Прикосновение к жизни островитян обернулось для Бальмонта глубочайшим переживанием, которое впоследствии не раз отразится в его письмах, статьях, стихах. Бальмонту казалось, что он нашел наконец счастливых «наивных» людей, воедино слитых со стихиями (Солнцем, Водой, Ветром) и еще находящихся на «естественной» ступени развития. Бальмонт верил, что на островах Океании еще продолжается «золотой век» человеческого «детства». Особенно восхищало русского поэта «непосредственное» искусство островитян, вырастающее из их мифологического религиозного мышления.
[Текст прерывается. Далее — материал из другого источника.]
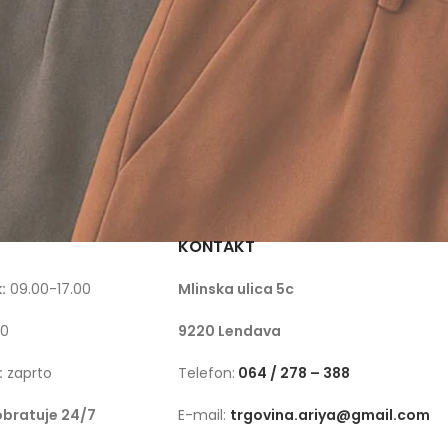
KONTAKT
:
09.00-17.00
Mlinska ulica 5c
00
9220 Lendava
:
zaprto
Telefon:
064 / 278 – 388
obratuje 24/7
E-mail:
trgovina.ariya@gmail.com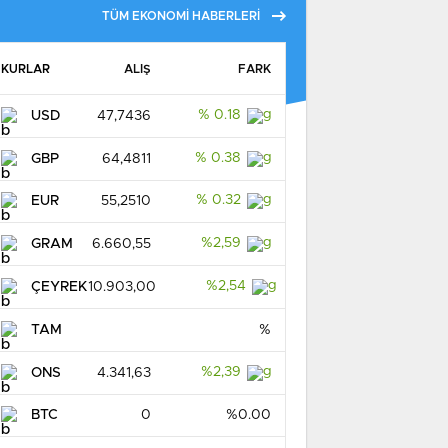
TÜM EKONOMİ HABERLERİ
KURLAR
ALIŞ
FARK
% 0.18
USD
47,7436
% 0.38
GBP
64,4811
% 0.32
EUR
55,2510
%2,59
GRAM
6.660,55
%2,54
ÇEYREK
10.903,00
TAM
%
%2,39
ONS
4.341,63
BTC
0
%0.00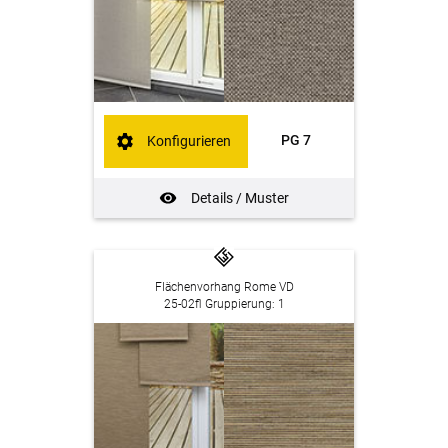
PG 7
Konfigurieren
Details / Muster
Flächenvorhang Rome VD
25-02fl Gruppierung: 1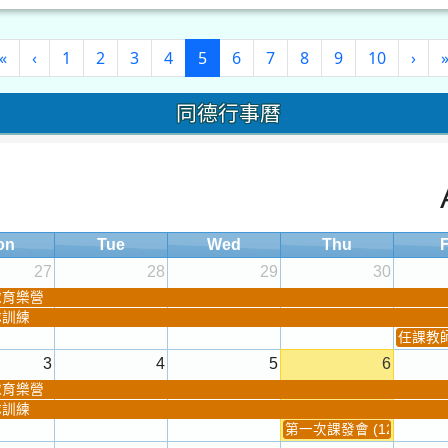
(current)
«
‹
1
2
3
4
5
6
7
8
9
10
›
同德行事曆
on
Tue
Wed
Thu
F
27
28
29
30
球育樂營
隊訓練
任課教師抽
3
4
5
6
球育樂營
隊訓練
第一次課發會 (12:30~)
Земля, взрастившая или приютившая смуглоликих маори, еще не утратила древних своих миротворческих способностей и хотений. <…> Мне вспоминаются пляски самых красивых островитян, золотистых самоанцев, и наивные строки, внушенные этими плясками. <…> Солнце, море и воздух свободно входят в жизнь океанийцев, свободно островитяне воспринимают влияние волн, ветров, закатов и рассветов.[54]
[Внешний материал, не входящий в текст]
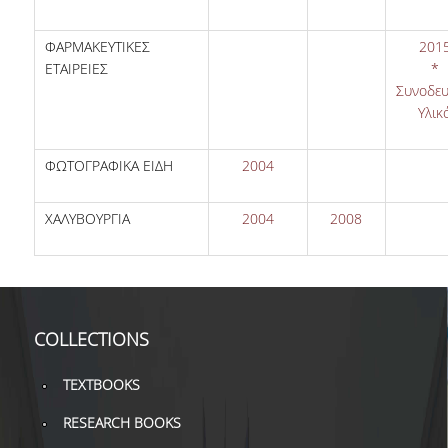
ΦΑΡΜΑΚΕΥΤΙΚΕΣ
201
ΕΤΑΙΡΕΙΕΣ
*
Συνοδευ
Υλικ
ΦΩΤΟΓΡΑΦΙΚΑ ΕΙΔΗ
2004
ΧΑΛΥΒΟΥΡΓΙΑ
2004
2008
COLLECTIONS
TEXTBOOKS
RESEARCH BOOKS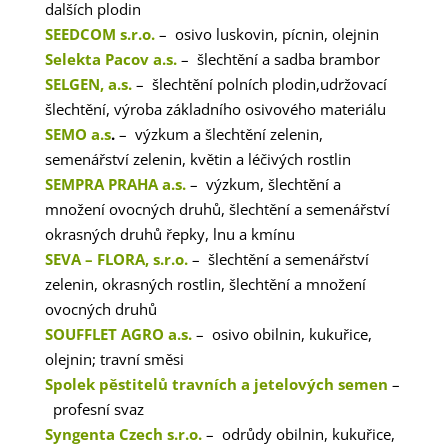
dalších plodin
SEEDCOM s.r.o.
– osivo luskovin, pícnin, olejnin
Selekta Pacov a.s.
– šlechtění a sadba brambor
SELGEN, a.s.
– šlechtění polních plodin,udržovací
šlechtění, výroba základního osivového materiálu
SEMO a.s
.
– výzkum a šlechtění zelenin,
semenářství zelenin, květin a léčivých rostlin
SEMPRA PRAHA a.s.
– výzkum, šlechtění a
množení ovocných druhů, šlechtění a semenářství
okrasných druhů řepky, lnu a kmínu
SEVA – FLORA, s.r.o.
– šlechtění a semenářství
zelenin, okrasných rostlin, šlechtění a množení
ovocných druhů
SOUFFLET AGRO a.s.
– osivo obilnin, kukuřice,
olejnin; travní směsi
Spolek pěstitelů travních a jetelových semen
–
profesní svaz
Syngenta Czech s.r.o.
– odrůdy obilnin, kukuřice,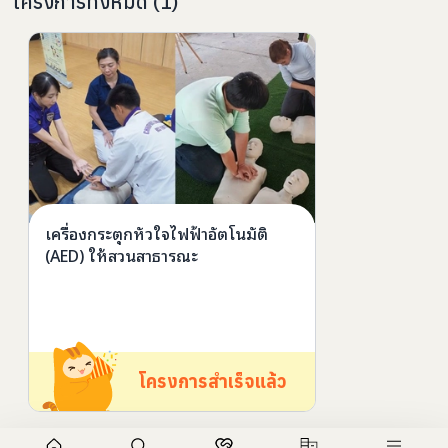
โครงการทั้งหมด
(
1
)
เครื่องกระตุกหัวใจไฟฟ้าอัตโนมัติ
(AED) ให้สวนสาธารณะ
โครงการสำเร็จแล้ว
Океания, таким образом, предстала Бальмонту как полная противоположность «цивилизованному» европейскому миру с его условностями и ложными ценностями, где «народы лелеют кровавые замыслы, а отдельные люди терзают друг друга». Здесь же, в далекой Океании, все проникнуто, по словам Бальмонта, «солнечной океанической жаждой любви», дышит «любовью и свободой»[55].

12 августа Бальмонт, ненадолго вернувшийся в Австралию, пишет из Сиднея в Москву:

Фиджийцы были гостеприимны, но я не задержался на Фиджи и, осчастливленный находкой утащенного багажа, отбыл и прибыл в Сидней, очаровательный город, разбросанный над огромной горной бухтой. <…> Я в волнении большом, ибо вот в эти самые часы я решаю свой окончательный маршрут. В субботу, 17-го, я уезжаю на голландском корабле «Linschoten» на Яву в Сурабайю[56] и оттуда в Батавию[57], где буду числа 7-го сентября. На Новой Гвинее буду лишь проездом. На Яве тоже не хочу долго быть (недели две) и через Сингапур, где мой круговой билет кончается, уезжаю в Сайгон, откуда по лесной реке поеду к развалинам храмов Хмера (Ангкор и др.). Вернусь в Сайгон, где буду ждать монет (написал Кате[58]) и по получении их приобрету проезд через Индию (Цейлон, Калькутта, Бенарес, Бомбей, Марсель).

Наконец, 16 августа из Сиднея Бальмонт сообщает А. Н. Ивановой:

…Завтра в 10 ч<асов> у<тра> уезжаю через Новую Гвинею в Батавию. <…> На Яве пробуду три недели и через Сингапур поеду в Индо-Китай. До Сайгона всего двое суток езды. Пиши мне туда, Indo-Chine, Saigon <Индокитай, Сайгон – франц.>. Потом в Colombo, Ceylon <Коломбо, Цейлон – англ.>. Радость, мой возвратный путь начался.

Новая Гвинея, которую посетил Бальмонт, покорила его опять-таки своим «первобытным» обликом. «Я понимаю, – писал Бальмонт Д. Н. Анучину 16 августа, – почему Миклухо-Маклай, с детства меня пленивший, так возлюбил папуа и был ими возлюблен. Я думаю, что сейчас на всем земном шаре есть только две страны, где сохранилась святыня истинной первобытности: Россия и Новая Гвинея»[59]. Общаясь с туземцами островов Самоа, Фиджи, Новая Гвинея и др., Бальмонт внимательно наблюдал их обычаи, собирал предметы их культа и быта. Из своего путешествия Бальмонт привез в Европу множество фотографий, а также богатую этнографическую коллекцию, которую он пожертвовал затем Антропологическому музею Московского университета[60].